Pierson v. Beard

181 S.W. 765 | Tex. App. | 1915

* Application for writ of error pending in Supreme Court. It is insisted that the issuance of citations to and service thereof on appellants L. B. Pierson and Sylvia White in Bexar county was unauthorized, because it was alleged in Beard's petition that they were residents of Cameron county, and it did not appear that citations to that county had been issued and not returned or had been returned not served. The contention is supported by Bean v. McQuiddy, 1 White W.Civ.Cas.Ct. §§ 52, 53, and Duer v. Endres, 1 White W.Civ.Cas.Ct. § 322, decided on the authority of Ward v. Lattimer, *766 2 Tex. 245. In the case last mentioned the residence of the defendants was alleged to be in Red River county, where the suit was pending. Citation to that county having been issued and returned not served as to one of the defendants, an alias citation was issued to Lamar county, and there served on that defendant. The court held the service in Lamar county to be a nullity, on the ground that the statute "makes no provision for sending a summons out of the county, when the defendants all reside in the same county where the suit is instituted," overlooking, evidently, section 19 of the act May 13, 1846 (P. D. art. 1435), then in force, as follows:

"When any process shall have been improperly served, or shall not have been returned, or shall have been returned without service, it shall be the duty of the clerk, upon the application of any party interested, his agent or attorney, to issue other process, directed to the sheriff or other officer of the same or any other county, as the party applying may direct."
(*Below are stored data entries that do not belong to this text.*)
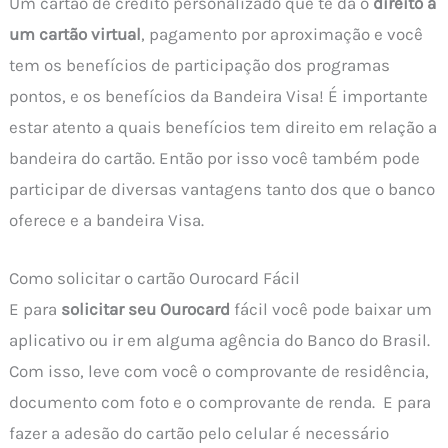
Um cartão de crédito personalizado que te dá o
direito a
um cartão virtual
, pagamento por aproximação e você
tem os benefícios de participação dos programas
pontos, e os benefícios da Bandeira Visa! É importante
estar atento a quais benefícios tem direito em relação a
bandeira do cartão. Então por isso você também pode
participar de diversas vantagens tanto dos que o banco
oferece e a bandeira Visa.
Como solicitar o cartão Ourocard Fácil
E para
solicitar seu Ourocard
fácil você pode baixar um
aplicativo ou ir em alguma agência do Banco do Brasil.
Com isso, leve com você o comprovante de residência,
documento com foto e o comprovante de renda. E para
fazer a adesão do cartão pelo celular é necessário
The section just set out of the act referred to is the same as article 1866, Vernon's Statutes, and has been the law since its enactment in 1846. The Supreme Court, in Lauderdale v. Ennis Stationery Co.,80 Tex. 496, 16 S.W. 309, declaring it to be the duty of the clerk to issue citation to the defendants to the county in which they were alleged in the petition to reside, as directed by article 1215 of the Revised Statutes (article 1852, Vernon's Statutes), held it to be proper, "upon the existence of any contingency mentioned in article 1227 of the revised statutes [being section 19 of the act of 1846, quoted above], for the clerk to issue alias process to the same or any other county, as directed, without an amendment of the pleading of the plaintiff; and when such process is found in the record, properly served, it will be presumed that its issuance was properly directed." In the Lauderdale Case the appeal was from a judgment by default. In Railway v. Hagler,38 Tex. Civ. App. 52, 84 S.W. 692, it was held: "Where, in the process of a suit, it becomes necessary or advisable to issue citation to a county other than as originally prayed for, a mere suggestion to that effect devolves the duty upon the clerk of the proper court to do so."

The effect of the rulings made in the two cases last cited, if it affirmatively appeared that the citations issued to and served on appellants, L. B. Pierson and Sylvia White in Bexar county were alias, and not original, writs, would be to require us to presume the existence of a state of facts which authorized the issuance of the alias writs, and to overrule their contention. The question is: Should the presumption be indulged and the contentions overruled because it does not affirmatively appear from anything in the record that the citations served on them were not alias writs? We are of the opinion the question should be answered in the affirmative. The burden is on appellants to show error entitling them to the relief they ask at the hands of this court. They have not shown it, but are in the attitude of asking this court, as a basis for sustaining their claim of error, to presume that the clerk, in violation of his duty, did not issue the citations to Cameron county as prayed for in the plaintiff's petition, but, instead, in the absence of facts which would have authorized him to do so, and, therefore in violation of law, issued the citations to Bexar county. The writer is further of the opinion, notwithstanding the rulings to the contrary made in the cases referred to, that, even if it conclusively appeared that the citations issued to Bexar county and served upon said appellants L. B. Pierson and Sylvia White were not alias, but were the original citations, the service on them should be held to have been sufficient to authorize the judgment by default rendered against them. They were duly served with the notice they, as defendants in the suit, were entitled to by the terms of the law, and he does not think the mere fact that service of that notice was had on them in another county in the state than the one they were alleged to reside in is a reason why they should not be held to have been bound to answer the suit.

The other contention, made on behalf of the appellant Selma Pierson, that the judgment is erroneous in so far as it is against her personally, is sustained. It appeared from the allegation in the plaintiff's petition that she was the wife of appellant L. B. Pierson, and neither that petition nor the intervener's petition disclosed that the debts respectively sued on, or either of same, were contracted for the benefit of her separate estate, or any other fact that authorized such judgment against her. Trimble v. Miller, 24 Tex. 214; Covington v. Burleson, 28 Tex. 368; Noel v. Clark, 25 Tex. Civ. App. 136, 60 S.W. 359.

The judgment will be so reformed as to deny to appellee Beard and also to appellee bank relief against Selma Pierson other than the foreclosure awarded against her of their respective liens. As so reformed, the judgment will be affirmed.